The witness statements, like Mullins’ string of accusations, bear little resemblance to the reputation Miranda’s Rescue has built in the community. We contacted numerous associates including Ferndale Veterinary, the Eureka Police Department and former volunteers, and they had nothing but positive things to say about the place.

Even out-of-towners hold him in high esteem.

Cheryl Goldsmith, like Mullins, has brought a number of rescued dogs to Miranda’s Rescue from the Central Valley, where she lives. And she, too, has now run afoul of Mullins because she continues to bring him dogs in need of a home. 

“My experiences are all positive,” she said in a recent interview. “I see how he acts with the dogs. You can tell if somebody really loves animals.”

Goldsmith has read Mullins’ claim about Miranda making tens of thousands of dollars by demanding $500 or more in cash for each dog he accepts, and she says it’s false.

“The dogs I bring up from my shelter, he never takes money for those dogs because we don’t have it,” she said. “He pays to get them spayed and neutered. He even pays for the rabies [vaccines].”

Mullins has compared her to the Nazis for continuing to support Miranda, Goldsmith said. And after this much insinuation, Goldsmith feels it’s time to put up or shut up.

“Let’s have it!” she said. “If you’ve got shit on Shannon, let’s see it.”

Miranda himself has tried to stay above the fray. Earlier today he sent the LoCO the following statement:

“In the beginning, I didn’t want to engage in any rumors. That is why I haven’t responded to any negative comments. I didn’t want to feed into the negativity. This isn’t a popularity contest for me. When you rescue animals out of deplorable and neglectful situations, like it or not, you are going to make enemies. I can live with every decision I’ve made when it comes to the best interest for that animal.
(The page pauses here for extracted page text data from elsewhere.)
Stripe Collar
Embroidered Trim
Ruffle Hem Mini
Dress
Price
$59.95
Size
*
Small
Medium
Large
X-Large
And remember, as I always say, I never reward a survivor with death.

“This is my first and last response, I will not be engaging in any more false allegations. I am devoting my energy to the animals that need me and to our amazing community. That being said, I am going to stay positive, focus on what I’ve been doing for the last 19 years, which is rescue any and all animals I possibly can, and place them in forever homes. I want to thank all of my loyal supporters for helping me pursue my dream of making the world a safer place for animals. We couldn’t do it without you.”

Miranda has a soft spot for this baby goat.